Within the data that follows, set down exactly the lines from the one containing "hangszóró a SOUNARC R1" through the one containing "誌面（紙版・電子版）などを撮影・スク", both ends included.

[Saved entries]

______________________________

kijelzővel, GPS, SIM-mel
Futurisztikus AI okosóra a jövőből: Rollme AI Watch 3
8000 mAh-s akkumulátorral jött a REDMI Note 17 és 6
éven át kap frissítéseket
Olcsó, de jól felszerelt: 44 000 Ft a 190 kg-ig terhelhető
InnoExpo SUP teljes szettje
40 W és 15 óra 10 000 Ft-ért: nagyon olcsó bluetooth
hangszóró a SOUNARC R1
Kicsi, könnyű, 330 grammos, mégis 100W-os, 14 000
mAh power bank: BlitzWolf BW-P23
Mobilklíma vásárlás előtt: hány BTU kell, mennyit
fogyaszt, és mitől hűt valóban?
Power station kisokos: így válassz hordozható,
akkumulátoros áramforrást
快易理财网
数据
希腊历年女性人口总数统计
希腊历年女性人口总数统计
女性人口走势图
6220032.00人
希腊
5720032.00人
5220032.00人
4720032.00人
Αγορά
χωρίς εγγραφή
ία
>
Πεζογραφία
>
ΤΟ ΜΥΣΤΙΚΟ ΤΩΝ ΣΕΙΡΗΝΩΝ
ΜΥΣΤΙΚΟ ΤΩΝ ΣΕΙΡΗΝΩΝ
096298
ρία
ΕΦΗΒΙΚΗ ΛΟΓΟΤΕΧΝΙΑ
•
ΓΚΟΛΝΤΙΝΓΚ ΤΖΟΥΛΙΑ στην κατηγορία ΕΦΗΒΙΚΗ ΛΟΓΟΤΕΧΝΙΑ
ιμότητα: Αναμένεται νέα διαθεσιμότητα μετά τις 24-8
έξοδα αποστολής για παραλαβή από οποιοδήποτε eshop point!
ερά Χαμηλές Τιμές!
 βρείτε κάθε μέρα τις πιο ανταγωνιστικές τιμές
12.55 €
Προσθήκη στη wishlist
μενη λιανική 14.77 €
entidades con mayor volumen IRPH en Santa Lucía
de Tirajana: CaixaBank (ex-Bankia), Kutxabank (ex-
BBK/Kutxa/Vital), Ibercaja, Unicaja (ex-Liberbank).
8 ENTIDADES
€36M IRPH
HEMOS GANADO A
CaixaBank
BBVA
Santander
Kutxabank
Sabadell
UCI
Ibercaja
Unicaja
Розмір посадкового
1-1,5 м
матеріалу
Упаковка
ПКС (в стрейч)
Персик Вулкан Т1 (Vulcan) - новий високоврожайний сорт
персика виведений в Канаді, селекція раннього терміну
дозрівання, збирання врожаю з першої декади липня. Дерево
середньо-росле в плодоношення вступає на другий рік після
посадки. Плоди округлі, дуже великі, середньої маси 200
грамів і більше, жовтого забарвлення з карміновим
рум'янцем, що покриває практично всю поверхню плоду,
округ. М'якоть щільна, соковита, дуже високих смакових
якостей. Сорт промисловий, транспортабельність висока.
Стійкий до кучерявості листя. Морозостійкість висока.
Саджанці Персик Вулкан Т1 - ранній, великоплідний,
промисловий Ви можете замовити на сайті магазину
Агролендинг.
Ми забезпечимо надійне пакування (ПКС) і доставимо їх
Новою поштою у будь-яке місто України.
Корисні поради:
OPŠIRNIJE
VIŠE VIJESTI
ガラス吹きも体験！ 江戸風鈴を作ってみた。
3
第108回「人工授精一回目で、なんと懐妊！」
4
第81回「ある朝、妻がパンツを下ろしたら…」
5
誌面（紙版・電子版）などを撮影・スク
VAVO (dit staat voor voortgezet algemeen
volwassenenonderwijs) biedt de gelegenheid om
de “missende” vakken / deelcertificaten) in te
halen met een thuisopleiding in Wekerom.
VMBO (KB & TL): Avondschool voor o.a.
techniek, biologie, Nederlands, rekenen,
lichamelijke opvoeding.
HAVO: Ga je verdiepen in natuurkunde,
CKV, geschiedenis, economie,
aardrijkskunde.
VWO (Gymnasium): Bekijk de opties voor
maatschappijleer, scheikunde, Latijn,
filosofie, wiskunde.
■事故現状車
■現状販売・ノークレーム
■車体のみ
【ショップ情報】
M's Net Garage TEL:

______________________________

> [ANSWER TO THIS TASK]
hangszóró a SOUNARC R1
Kicsi, könnyű, 330 grammos, mégis 100W-os, 14 000
mAh power bank: BlitzWolf BW-P23
Mobilklíma vásárlás előtt: hány BTU kell, mennyit
fogyaszt, és mitől hűt valóban?
Power station kisokos: így válassz hordozható,
akkumulátoros áramforrást
快易理财网
数据
希腊历年女性人口总数统计
希腊历年女性人口总数统计
女性人口走势图
6220032.00人
希腊
5720032.00人
5220032.00人
4720032.00人
Αγορά
χωρίς εγγραφή
ία
>
Πεζογραφία
>
ΤΟ ΜΥΣΤΙΚΟ ΤΩΝ ΣΕΙΡΗΝΩΝ
ΜΥΣΤΙΚΟ ΤΩΝ ΣΕΙΡΗΝΩΝ
096298
ρία
ΕΦΗΒΙΚΗ ΛΟΓΟΤΕΧΝΙΑ
•
ΓΚΟΛΝΤΙΝΓΚ ΤΖΟΥΛΙΑ στην κατηγορία ΕΦΗΒΙΚΗ ΛΟΓΟΤΕΧΝΙΑ
ιμότητα: Αναμένεται νέα διαθεσιμότητα μετά τις 24-8
έξοδα αποστολής για παραλαβή από οποιοδήποτε eshop point!
ερά Χαμηλές Τιμές!
 βρείτε κάθε μέρα τις πιο ανταγωνιστικές τιμές
12.55 €
Προσθήκη στη wishlist
μενη λιανική 14.77 €
entidades con mayor volumen IRPH en Santa Lucía
de Tirajana: CaixaBank (ex-Bankia), Kutxabank (ex-
BBK/Kutxa/Vital), Ibercaja, Unicaja (ex-Liberbank).
8 ENTIDADES
€36M IRPH
HEMOS GANADO A
CaixaBank
BBVA
Santander
Kutxabank
Sabadell
UCI
Ibercaja
Unicaja
Розмір посадкового
1-1,5 м
матеріалу
Упаковка
ПКС (в стрейч)
Персик Вулкан Т1 (Vulcan) - новий високоврожайний сорт
персика виведений в Канаді, селекція раннього терміну
дозрівання, збирання врожаю з першої декади липня. Дерево
середньо-росле в плодоношення вступає на другий рік після
посадки. Плоди округлі, дуже великі, середньої маси 200
грамів і більше, жовтого забарвлення з карміновим
рум'янцем, що покриває практично всю поверхню плоду,
округ. М'якоть щільна, соковита, дуже високих смакових
якостей. Сорт промисловий, транспортабельність висока.
Стійкий до кучерявості листя. Морозостійкість висока.
Саджанці Персик Вулкан Т1 - ранній, великоплідний,
промисловий Ви можете замовити на сайті магазину
Агролендинг.
Ми забезпечимо надійне пакування (ПКС) і доставимо їх
Новою поштою у будь-яке місто України.
Корисні поради:
OPŠIRNIJE
VIŠE VIJESTI
ガラス吹きも体験！ 江戸風鈴を作ってみた。
3
第108回「人工授精一回目で、なんと懐妊！」
4
第81回「ある朝、妻がパンツを下ろしたら…」
5
誌面（紙版・電子版）などを撮影・スク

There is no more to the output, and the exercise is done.